Thursday, September 29, 2011

Unspeakable

I suppose any sort of artist who deals with violence struggles with the question of how to depict it. TV producers covering 9-11 in real time made an instant decision not to show us images of people plummeting from the Towers--a decision that still seems right a decade on. The most violent thing I've ever seen on film was the episode in Jewel in the Crown when Mildred Layton tosses a glass of water at Barbie Batchelor. But Laocoon was originally painted in gory polychrome and the Sopranos was hardly an exercise in restraint. Emmett Till's mother held the service with an open casket, the pages of Dante fairly dance with horror, and no one calls Guernica gratuitous.  Fiction or reality, epic poetry or television specials; if there is a rule here about when violence should be rendered and when only alluded to, I can't find it.

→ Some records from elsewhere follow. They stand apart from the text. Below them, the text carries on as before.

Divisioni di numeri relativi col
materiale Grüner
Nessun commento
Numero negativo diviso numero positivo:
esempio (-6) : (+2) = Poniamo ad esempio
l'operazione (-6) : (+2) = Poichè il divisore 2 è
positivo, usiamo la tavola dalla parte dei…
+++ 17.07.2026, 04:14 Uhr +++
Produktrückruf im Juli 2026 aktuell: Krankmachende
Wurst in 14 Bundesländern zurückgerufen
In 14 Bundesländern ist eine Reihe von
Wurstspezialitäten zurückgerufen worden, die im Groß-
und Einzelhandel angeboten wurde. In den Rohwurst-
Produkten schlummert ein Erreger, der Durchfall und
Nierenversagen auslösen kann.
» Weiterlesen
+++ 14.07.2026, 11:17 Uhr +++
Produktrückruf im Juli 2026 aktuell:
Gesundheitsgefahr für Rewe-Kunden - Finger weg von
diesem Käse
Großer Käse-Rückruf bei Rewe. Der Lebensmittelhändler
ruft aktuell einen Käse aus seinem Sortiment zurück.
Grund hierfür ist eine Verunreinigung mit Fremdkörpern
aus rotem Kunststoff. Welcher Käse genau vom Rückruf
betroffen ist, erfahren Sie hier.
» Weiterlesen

Nor is it an entirely misguided to reset the violence of Congo in the British countryside. Violence in the Congo has become a dog-bites-man story; it needs to be seen afresh or it won't be seen at all. Besides, white people's sympathetic motor neurons don't register the experience of the darker skinned, or anyway not as much. A few years ago, a Belgian charity used popular cartoon characters to depict the plight of the refugees they were helping. I wondered if we could ever borrow the Simpsons for a similar purpose. Done right, this could be effective.

So what's the matter with Unwatchable? Nearly everything. It's too much and not enough, shocking yet inert, baffling rather than mimetic. It substitutes agitprop for understanding. We end less enlightened than we began, alienated instead of sympathetic. It is possible to depict the most horrifying sort of violence, I suppose, but only if it's done in good taste, a quality as elusive as humor--and at root as moral.

1 comment:

  1. agree...i heard a quote from the director that I thought was strange. he said soemthing to the effect of "if you don't know what it's about then you shouldn't watch it." well....then what was the point? everyone in the ngo world already knows this stuff and everyone who doesn't know is just going to be horrified and think they're watching an awful snuff film...like michael bay and lars von trier worked together.